Charles Darwin University (CDU) and Menzies School of Health researchers are part of the 100 researchers in the new HEAL network, which aims to protect the health of Australians impacted by climate change.
The Healthy Environments And Lives (HEAL) Network will provide a multidisciplinary research network with leaders in environmental/public health, health systems, economics, and climate, data and social science. The team will work together to assess and communicate environmental health risks, and develop the evidence, capability and practical tools needed to protect and improve community health, strengthen health system resilience and reduce inequities and inequalities across communities and generations.
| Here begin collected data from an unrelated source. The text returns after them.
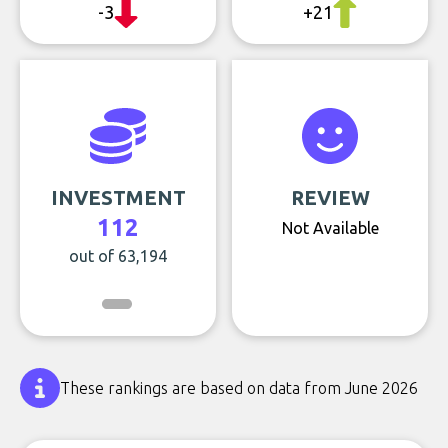
-3
+21
INVESTMENT
REVIEW
112
Not Available
out of 63,194
These rankings are based on data from June 2026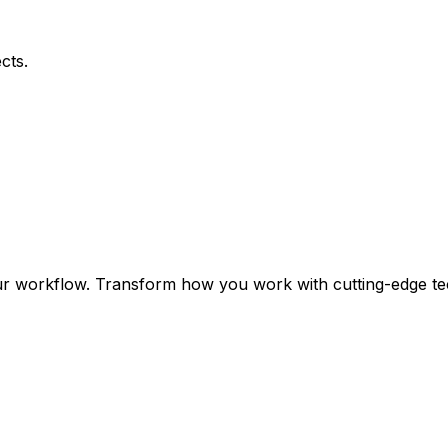
cts.
ur workflow. Transform how you work with cutting-edge te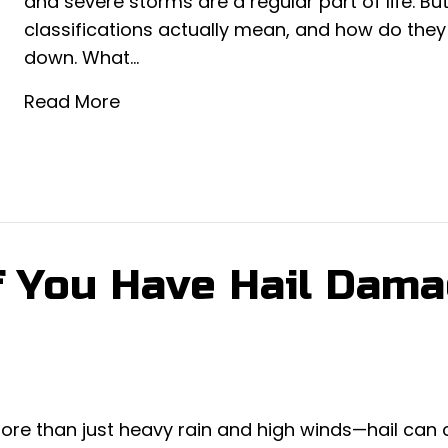
and severe storms are a regular part of life. B
classifications actually mean, and how do they
down. What…
Read More
if You Have Hail Dam
ore than just heavy rain and high winds—hail can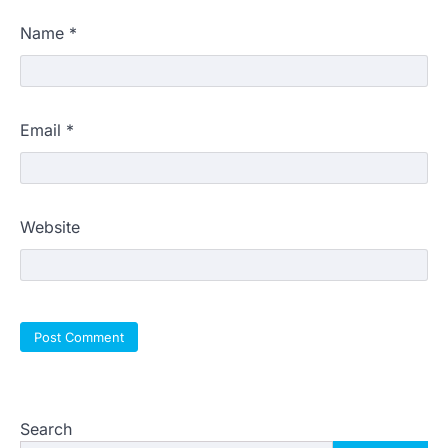
Name
*
Email
*
Website
Search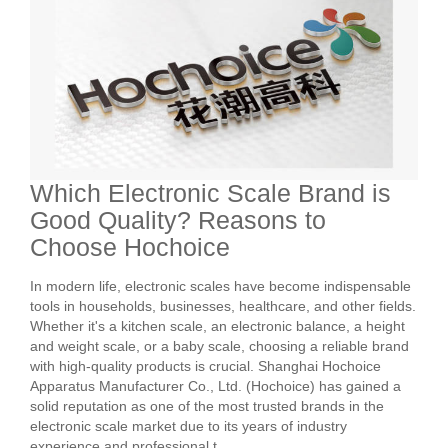
Which Electronic Scale Brand is
Good Quality? Reasons to
Choose Hochoice
In modern life, electronic scales have become indispensable
tools in households, businesses, healthcare, and other fields.
Whether it's a kitchen scale, an electronic balance, a height
and weight scale, or a baby scale, choosing a reliable brand
with high-quality products is crucial. Shanghai Hochoice
Apparatus Manufacturer Co., Ltd. (Hochoice) has gained a
solid reputation as one of the most trusted brands in the
electronic scale market due to its years of industry
experience and professional t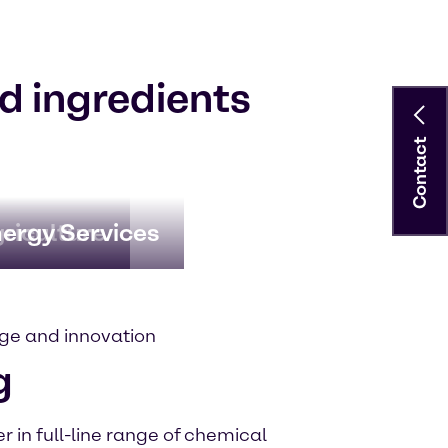
d ingredients
Contact
riculture
ergy Services
ge and innovation
g
 in full-line range of chemical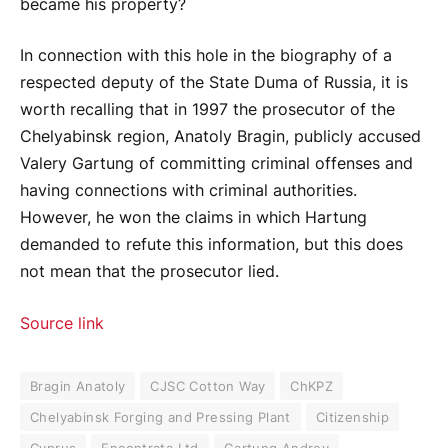
became his property?
In connection with this hole in the biography of a
respected deputy of the State Duma of Russia, it is
worth recalling that in 1997 the prosecutor of the
Chelyabinsk region, Anatoly Bragin, publicly accused
Valery Gartung of committing criminal offenses and
having connections with criminal authorities.
However, he won the claims in which Hartung
demanded to refute this information, but this does
not mean that the prosecutor lied.
Source link
Bragin Anatoly
CJSC Cotton Way
ChKPZ
Chelyabinsk Forging and Pressing Plant
Citizenship
Cyprus
Encontrata Ltd
Gartung Andrey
The HEAL network is led by Professor Sotiris Vardoulakis, Professor of Global Health at the Australian National University, and is looking to attract young people interested in the field of environmental health research.
The network has strong Aboriginal and Torres Strait Islander leadership and will offer opportunities to work collaboratively with indigenous researchers to engage with other Indigenous people and Australia’s neighbouring countries where people are experiencing climate change impact.
“…as climate change impacts our health and environment more and more, we will need sound solutions and the best thinking to address these negative impacts and keep ourselves and our environment as healthy as possible,” Professor Schmidt said.
Perhaps some of the retrofit work Healthabitat undertook and carefully monitored to keep houses cooler in hot climates could be of interest.
Healthabitat looks forward to following the work of this network and hopes to see real change and real power put into the hands of the people most at risk of the negative health effects of a poor living environment. HH hope the need for resilient housing as the climate changes and heat stress increases is not left in academia but is built in collaboration with the communities most at risk.